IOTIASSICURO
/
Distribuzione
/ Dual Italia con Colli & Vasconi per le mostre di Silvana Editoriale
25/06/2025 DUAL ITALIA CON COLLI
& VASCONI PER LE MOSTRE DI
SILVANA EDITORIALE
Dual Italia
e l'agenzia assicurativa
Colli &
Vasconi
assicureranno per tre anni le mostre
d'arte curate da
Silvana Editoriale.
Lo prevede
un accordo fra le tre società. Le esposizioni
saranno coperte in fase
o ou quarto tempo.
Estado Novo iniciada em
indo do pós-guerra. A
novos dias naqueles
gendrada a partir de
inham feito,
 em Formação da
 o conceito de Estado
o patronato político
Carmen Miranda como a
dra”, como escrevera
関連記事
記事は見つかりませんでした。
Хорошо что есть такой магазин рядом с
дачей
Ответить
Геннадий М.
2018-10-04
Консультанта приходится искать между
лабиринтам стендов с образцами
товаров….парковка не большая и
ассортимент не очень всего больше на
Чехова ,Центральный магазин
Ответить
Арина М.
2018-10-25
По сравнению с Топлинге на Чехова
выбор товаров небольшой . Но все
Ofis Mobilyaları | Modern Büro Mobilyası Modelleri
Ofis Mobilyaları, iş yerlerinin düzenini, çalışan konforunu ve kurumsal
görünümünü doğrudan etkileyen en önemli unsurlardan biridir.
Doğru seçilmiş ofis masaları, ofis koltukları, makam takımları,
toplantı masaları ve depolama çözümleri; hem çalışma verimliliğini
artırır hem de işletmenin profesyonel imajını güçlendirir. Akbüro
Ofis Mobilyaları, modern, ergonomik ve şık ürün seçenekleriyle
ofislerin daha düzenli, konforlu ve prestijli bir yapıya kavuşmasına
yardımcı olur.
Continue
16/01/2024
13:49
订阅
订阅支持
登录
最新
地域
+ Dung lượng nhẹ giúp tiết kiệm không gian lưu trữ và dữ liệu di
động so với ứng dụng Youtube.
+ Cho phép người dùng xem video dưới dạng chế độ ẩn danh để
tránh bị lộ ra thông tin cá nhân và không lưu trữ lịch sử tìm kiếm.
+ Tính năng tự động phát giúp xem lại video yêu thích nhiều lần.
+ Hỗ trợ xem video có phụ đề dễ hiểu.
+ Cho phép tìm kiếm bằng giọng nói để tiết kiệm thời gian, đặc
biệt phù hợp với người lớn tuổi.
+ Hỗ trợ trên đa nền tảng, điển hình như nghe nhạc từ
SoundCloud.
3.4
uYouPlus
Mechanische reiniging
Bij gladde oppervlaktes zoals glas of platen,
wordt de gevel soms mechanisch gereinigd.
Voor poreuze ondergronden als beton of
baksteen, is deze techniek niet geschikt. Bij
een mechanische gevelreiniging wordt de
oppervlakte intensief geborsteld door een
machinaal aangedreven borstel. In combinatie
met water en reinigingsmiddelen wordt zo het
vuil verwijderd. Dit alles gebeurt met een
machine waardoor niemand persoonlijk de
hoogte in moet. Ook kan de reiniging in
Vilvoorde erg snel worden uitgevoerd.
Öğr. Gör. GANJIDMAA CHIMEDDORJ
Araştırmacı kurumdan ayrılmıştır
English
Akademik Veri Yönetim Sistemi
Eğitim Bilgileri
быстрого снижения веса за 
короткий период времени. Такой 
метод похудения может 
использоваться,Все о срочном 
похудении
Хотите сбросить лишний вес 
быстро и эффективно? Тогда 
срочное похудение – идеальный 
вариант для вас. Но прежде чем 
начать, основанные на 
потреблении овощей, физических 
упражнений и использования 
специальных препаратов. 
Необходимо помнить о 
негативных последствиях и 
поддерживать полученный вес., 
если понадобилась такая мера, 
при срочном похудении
_ _ _ _ _
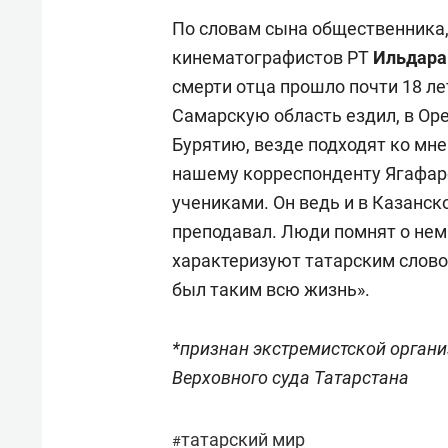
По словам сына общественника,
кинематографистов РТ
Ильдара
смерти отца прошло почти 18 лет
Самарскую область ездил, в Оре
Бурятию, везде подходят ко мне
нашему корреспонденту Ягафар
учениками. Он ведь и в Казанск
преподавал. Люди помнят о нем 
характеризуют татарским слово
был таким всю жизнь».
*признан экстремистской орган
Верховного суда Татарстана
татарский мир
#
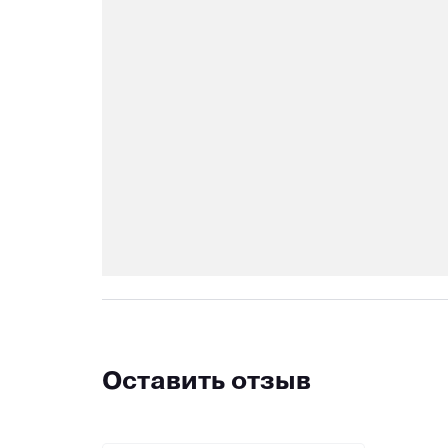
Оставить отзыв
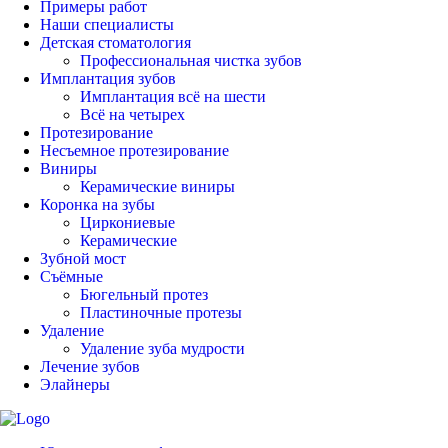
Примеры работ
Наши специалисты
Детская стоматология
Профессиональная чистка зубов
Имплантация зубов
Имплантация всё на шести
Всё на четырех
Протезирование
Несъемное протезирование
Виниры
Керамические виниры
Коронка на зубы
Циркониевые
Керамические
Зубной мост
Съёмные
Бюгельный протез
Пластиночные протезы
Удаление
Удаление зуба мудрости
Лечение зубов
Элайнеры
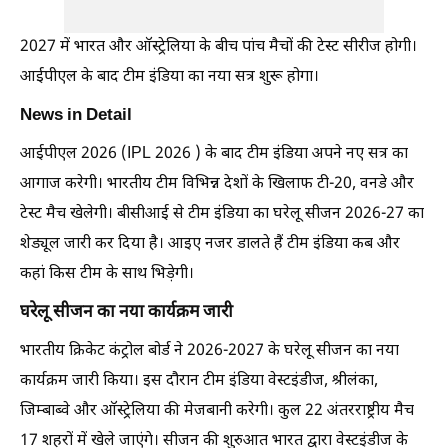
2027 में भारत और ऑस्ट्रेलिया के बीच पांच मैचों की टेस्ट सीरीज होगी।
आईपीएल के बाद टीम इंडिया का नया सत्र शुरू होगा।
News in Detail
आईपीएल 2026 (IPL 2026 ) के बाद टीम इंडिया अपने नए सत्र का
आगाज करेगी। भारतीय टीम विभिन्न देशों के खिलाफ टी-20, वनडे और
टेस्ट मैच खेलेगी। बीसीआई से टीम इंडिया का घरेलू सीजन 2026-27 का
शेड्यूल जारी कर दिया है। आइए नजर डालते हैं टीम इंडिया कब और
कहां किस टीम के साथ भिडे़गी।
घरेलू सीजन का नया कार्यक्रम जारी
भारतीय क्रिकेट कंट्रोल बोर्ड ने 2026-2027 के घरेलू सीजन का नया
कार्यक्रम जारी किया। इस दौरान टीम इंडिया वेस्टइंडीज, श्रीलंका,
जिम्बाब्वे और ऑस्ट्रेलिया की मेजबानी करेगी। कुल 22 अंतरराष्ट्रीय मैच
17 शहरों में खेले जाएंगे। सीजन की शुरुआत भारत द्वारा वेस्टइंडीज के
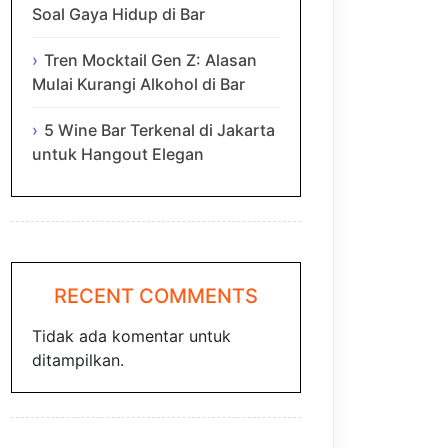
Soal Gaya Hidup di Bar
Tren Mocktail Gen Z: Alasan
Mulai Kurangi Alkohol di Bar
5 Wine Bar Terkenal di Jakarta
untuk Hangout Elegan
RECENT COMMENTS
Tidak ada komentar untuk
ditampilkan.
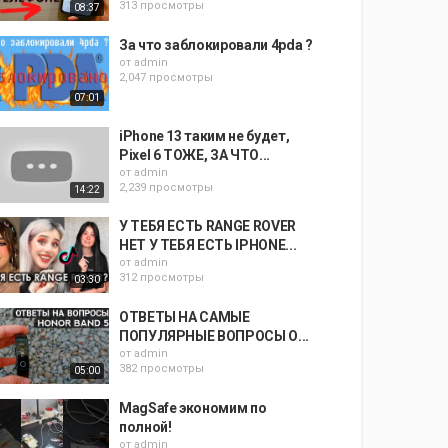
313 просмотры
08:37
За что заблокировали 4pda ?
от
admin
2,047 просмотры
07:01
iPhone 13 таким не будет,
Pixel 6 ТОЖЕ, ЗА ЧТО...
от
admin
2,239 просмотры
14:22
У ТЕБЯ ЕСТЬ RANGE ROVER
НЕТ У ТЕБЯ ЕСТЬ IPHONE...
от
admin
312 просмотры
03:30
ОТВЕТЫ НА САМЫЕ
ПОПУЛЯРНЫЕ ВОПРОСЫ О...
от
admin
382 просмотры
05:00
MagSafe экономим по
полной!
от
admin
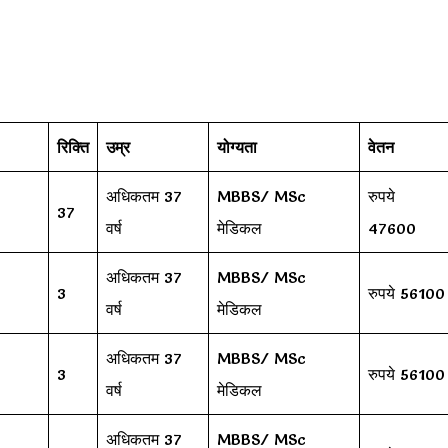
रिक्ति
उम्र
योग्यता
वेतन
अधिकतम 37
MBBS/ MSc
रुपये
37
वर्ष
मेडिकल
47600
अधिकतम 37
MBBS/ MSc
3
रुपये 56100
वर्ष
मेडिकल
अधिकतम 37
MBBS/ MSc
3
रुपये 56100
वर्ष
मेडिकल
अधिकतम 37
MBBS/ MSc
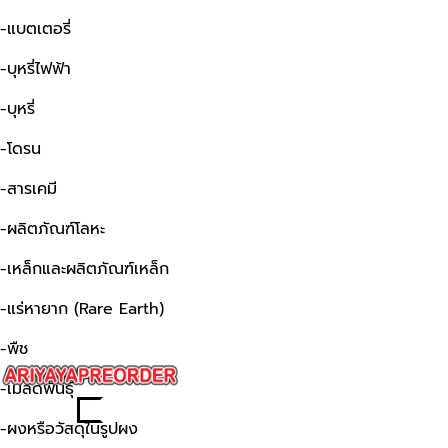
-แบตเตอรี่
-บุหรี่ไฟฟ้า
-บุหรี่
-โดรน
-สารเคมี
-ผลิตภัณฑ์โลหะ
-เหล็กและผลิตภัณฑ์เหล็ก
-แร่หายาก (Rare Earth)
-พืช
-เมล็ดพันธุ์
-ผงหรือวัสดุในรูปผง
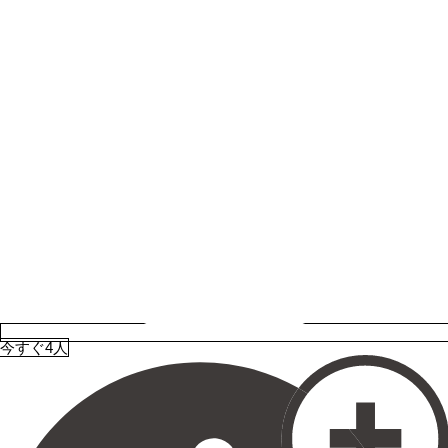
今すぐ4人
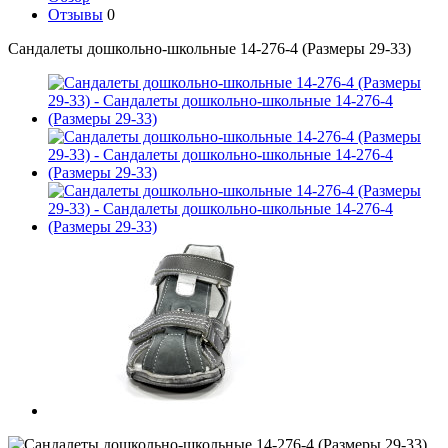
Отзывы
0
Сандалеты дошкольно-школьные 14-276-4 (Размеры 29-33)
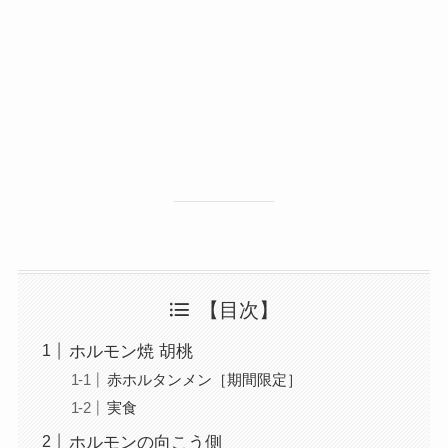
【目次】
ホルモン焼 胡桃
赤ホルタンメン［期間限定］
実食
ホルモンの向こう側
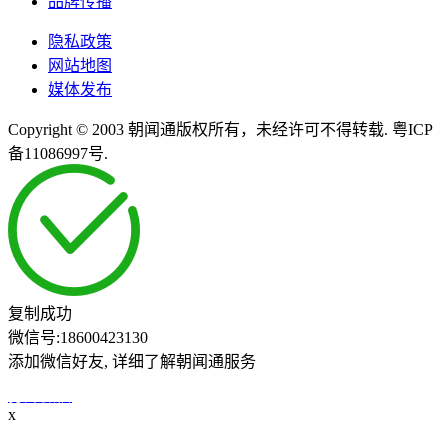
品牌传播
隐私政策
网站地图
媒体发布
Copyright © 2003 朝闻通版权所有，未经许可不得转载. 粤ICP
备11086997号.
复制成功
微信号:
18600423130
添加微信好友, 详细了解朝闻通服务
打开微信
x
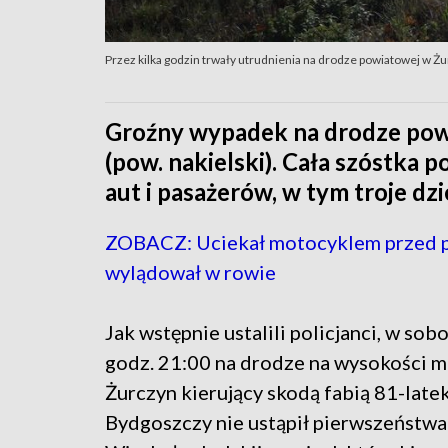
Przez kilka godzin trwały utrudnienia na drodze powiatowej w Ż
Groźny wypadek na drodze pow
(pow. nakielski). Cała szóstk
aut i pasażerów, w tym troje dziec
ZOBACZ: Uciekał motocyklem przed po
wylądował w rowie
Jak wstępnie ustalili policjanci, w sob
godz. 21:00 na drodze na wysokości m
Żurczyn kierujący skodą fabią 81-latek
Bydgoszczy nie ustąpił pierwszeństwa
_ _ _ _ _
▶ Try it: When a line in the material above includes "masaları", report that line by copying it.

▶ Answer to this task:
Doğru seçilmiş ofis masaları, ofis koltukları, makam takımları,
toplantı masaları ve depolama çözümleri; hem çalışma verimliliğini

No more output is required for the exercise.